■ WHAT TO WORK ON ■
In your copy, leave out the pictures and output only the lines from the one holding "Questo servizio, di" through the end of the data below, exactly.

======== GIVEN RECORDS

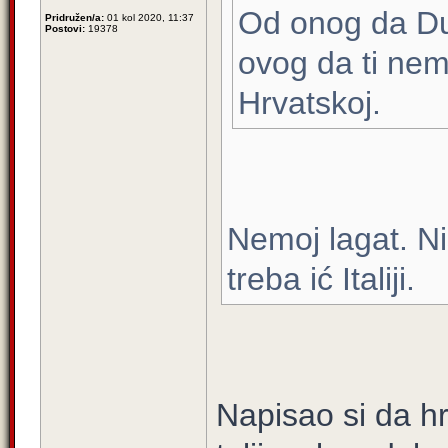
Od onog da Dubr
Pridružen/a:
01 kol 2020, 11:37
Postovi:
19378
ovog da ti nema
Hrvatskoj.
Nemoj lagat. N
treba ić Italiji.
Napisao si da hr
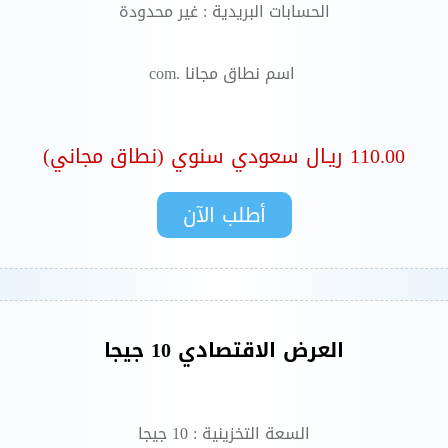
الحسابات البريدية : غير محدودة
اسم نطاق مجانا .com
110.00 ريـال سعودي سنوي (نطاق مجاني)
العرض الاقتصادي 10 جيجا
السعة التخزينية : 10 جيجا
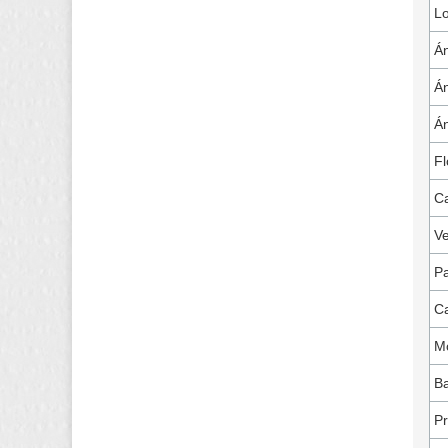
Lo
Án
Án
Án
Fl
C
Ve
Pa
Ca
Mo
Ba
Pr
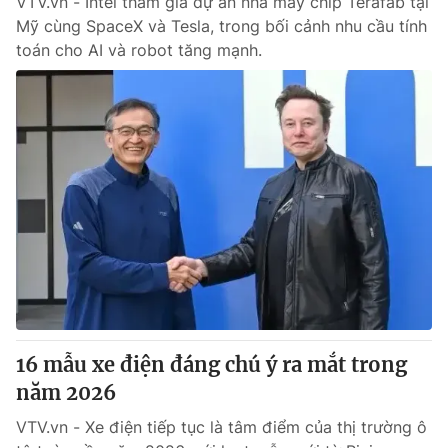
VTV.vn - Intel tham gia dự án nhà máy chip Terafab tại
Mỹ cùng SpaceX và Tesla, trong bối cảnh nhu cầu tính
toán cho AI và robot tăng mạnh.
16 mẫu xe điện đáng chú ý ra mắt trong
năm 2026
VTV.vn - Xe điện tiếp tục là tâm điểm của thị trường ô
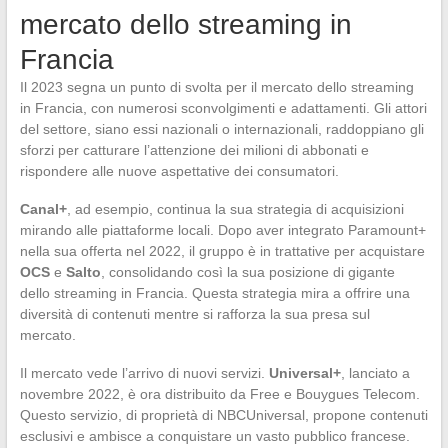
mercato dello streaming in
Francia
Il 2023 segna un punto di svolta per il mercato dello streaming
in Francia, con numerosi sconvolgimenti e adattamenti. Gli attori
del settore, siano essi nazionali o internazionali, raddoppiano gli
sforzi per catturare l’attenzione dei milioni di abbonati e
rispondere alle nuove aspettative dei consumatori.
Canal+
, ad esempio, continua la sua strategia di acquisizioni
mirando alle piattaforme locali. Dopo aver integrato Paramount+
nella sua offerta nel 2022, il gruppo è in trattative per acquistare
OCS
e
Salto
, consolidando così la sua posizione di gigante
dello streaming in Francia. Questa strategia mira a offrire una
diversità di contenuti mentre si rafforza la sua presa sul
mercato.
Il mercato vede l’arrivo di nuovi servizi.
Universal+
, lanciato a
novembre 2022, è ora distribuito da Free e Bouygues Telecom.
Questo servizio, di proprietà di NBCUniversal, propone contenuti
esclusivi e ambisce a conquistare un vasto pubblico francese.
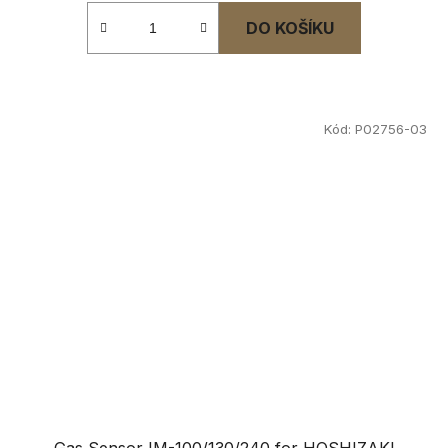
DO KOŠÍKU
Kód:
P02756-03
Gas Sensor IM-100/130/240 for HOSHIZAKI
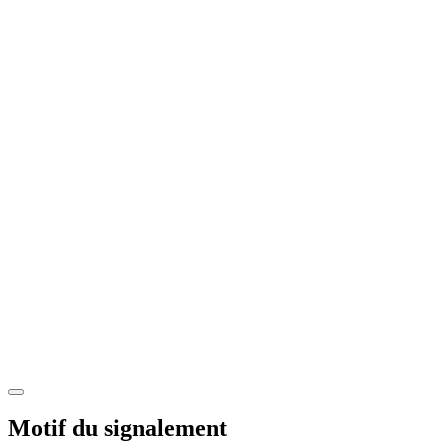
Motif du signalement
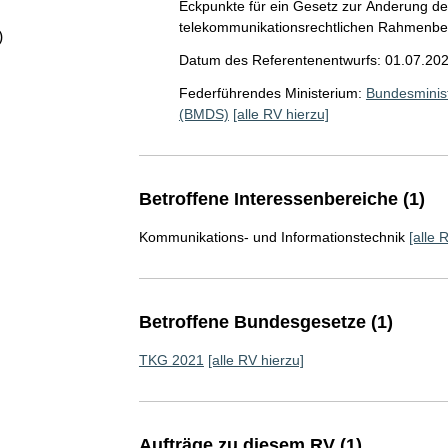
Eckpunkte für ein Gesetz zur Änderung d
telekommunikationsrechtlichen Rahmenbe
)
Datum des Referentenentwurfs: 01.07.20
Federführendes Ministerium:
Bundesminist
(BMDS)
[alle RV hierzu]
Betroffene Interessenbereiche (1)
Kommunikations- und Informationstechnik
[alle 
Betroffene Bundesgesetze (1)
TKG 2021
[alle RV hierzu]
Aufträge zu diesem RV (1)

================

■ PROBLEM SOLUTION ■
Questo servizio, di proprietà di NBCUniversal, propone contenuti
esclusivi e ambisce a conquistare un vasto pubblico francese.
DO KOŠÍKU
Kód:
P02756-03
Gas Sensor IM-100/130/240 for HOSHIZAKI
Motif du signalement
Eckpunkte für ein Gesetz zur Änderung d
telekommunikationsrechtlichen Rahmenbe
)
Datum des Referentenentwurfs: 01.07.20
Federführendes Ministerium:
Bundesminist
(BMDS)
[alle RV hierzu]
Betroffene Interessenbereiche (1)
Kommunikations- und Informationstechnik
[alle 
Betroffene Bundesgesetze (1)
TKG 2021
[alle RV hierzu]
Aufträge zu diesem RV (1)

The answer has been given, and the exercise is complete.